Beaucoup de professionnels formés en Haïti sont partis
s'établir définitivement en terre étrangère. Une
bonne proportion d'entre eux se dirige vers le Canada. L'expatriation des
ressources humaines qualifiées du pays, pour des raisons diverses,
soumet Haïti à une véritable décapitalisation
humaine. Alors que l'investissement en capital humain n'est même pas
suffisant, le pays n'est pas non plus en mesure d'endiguer le flot de cette
masse de gens qui laisse Haïti.
Un autre aspect de la question est la faiblesse de la
capacité d'absorption des individus bien formés dont dispose le
pays. Le chômage chronique n'épargne même les gens qui ont
pu boucler un cycle d'études supérieures. Fort souvent, le
départ pour l'étranger se présente comme une planche de
salut pour de nombreux jeunes inquiets par rapport à leur avenir.
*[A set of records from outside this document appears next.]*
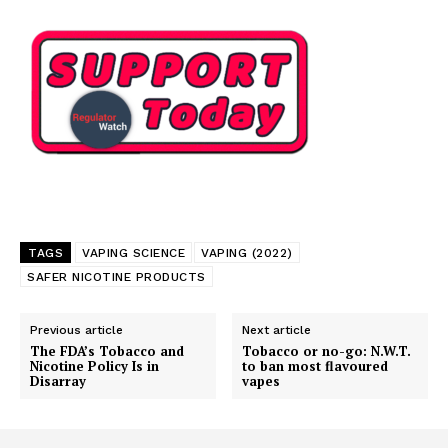
Learn More
ABOUT
TEAM
Want More Investigative Content?
TAGS
VAPING SCIENCE
VAPING (2022)
SAFER NICOTINE PRODUCTS
Previous article
Next article
The FDA’s Tobacco and
Tobacco or no-go: N.W.T.
Nicotine Policy Is in
to ban most flavoured
Disarray
vapes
Un pays où les jeunes ne voient pas l'avenir avec
optimisme met en péril automatiquement son futur. L'insertion des jeunes
sur le marché du travail haïtien demeure un défi majeur pour
cette société. Quand les jeunes n'ont pas l'impression que le
système qui les a façonnés place confiance en eux, ce sera
difficile pour eux d'exprimer une marque élevée de confiance
envers cette société.
Un aspect courant dans les offres d'emploi publiées
retient notre attention : l'expérience. Le nombre d'années
d'expérience est généralement un paramètre
déterminant
94
pour l'attribution d'un poste sur le marché du travail.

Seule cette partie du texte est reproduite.